The use of LeuT as a model in elucidating binding sites for substrates and inhibitors in neurotransmitter transporters

Research output: Contribution to journalReviewResearchpeer-review

Background: The mammalian neurotransmitter transporters are complex proteins playing a central role in synaptic transmission between neurons by rapid reuptake of neurotransmitters. The proteins which transport dopamine, noradrenaline and serotonin belong to the Neurotransmitter:Sodium Symporters (NSS). Due to their important role, dysfunctions are associated with several psychiatric and neurological diseases and they also serve as targets for a wide range of therapeutic and illicit drugs. Despite the central physiological and pharmacological importance, direct evidence on structure–function relationships on mammalian NSS proteins has so far been unsuccessful. The crystal structure of the bacterial NSS protein, LeuT, has been a turning point in structural investigations.

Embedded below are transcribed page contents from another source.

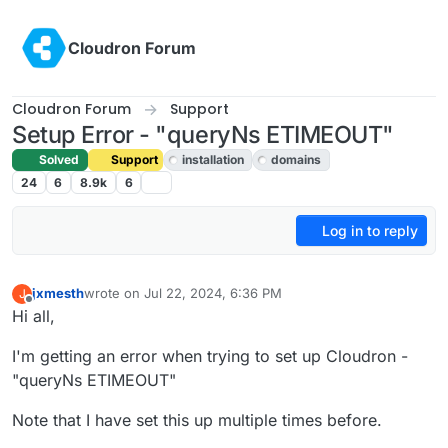
Skip to content
Cloudron Forum
Cloudron Forum
Support
Setup Error - "queryNs ETIMEOUT"
Solved
Support
installation
domains
24
6
8.9k
6
Log in to reply
jxmesth
wrote on
Jul 22, 2024, 6:36 PM
J
last edited by joseph
Jul 22, 2024, 8:39 PM
Offline
Hi all,
I'm getting an error when trying to set up Cloudron -
"queryNs ETIMEOUT"
Note that I have set this up multiple times before.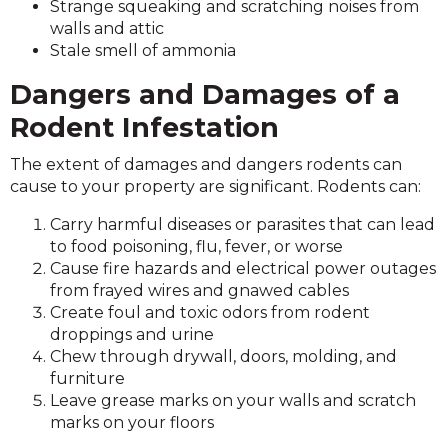
Strange squeaking and scratching noises from
walls and attic
Stale smell of ammonia
Dangers and Damages of a
Rodent Infestation
The extent of damages and dangers rodents can
cause to your property are significant. Rodents can:
Carry harmful diseases or parasites that can lead
to food poisoning, flu, fever, or worse
Cause fire hazards and electrical power outages
from frayed wires and gnawed cables
Create foul and toxic odors from rodent
droppings and urine
Chew through drywall, doors, molding, and
furniture
Leave grease marks on your walls and scratch
marks on your floors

Scope of review: To provide an update on what is known about the binding sites for substrates and inhibitors in the LeuT. The different binding modes and binding sites will be discussed with special emphasis on the possible existence of a second substrate binding site. It is the goal to give an insight into how investigations on ligand binding in LeuT have provided basic knowledge about transporter conformations and translocation mechanism which can pave the road for a deeper understanding of drug binding and function of the mammalian transporters.

Major conclusions: The LeuT is a suitable model for the structural investigation of NSS proteins including the possible location of drug binding sites. It is still debated whether the LeuT is a suitable model for the molecular mechanisms behind substrate translocation.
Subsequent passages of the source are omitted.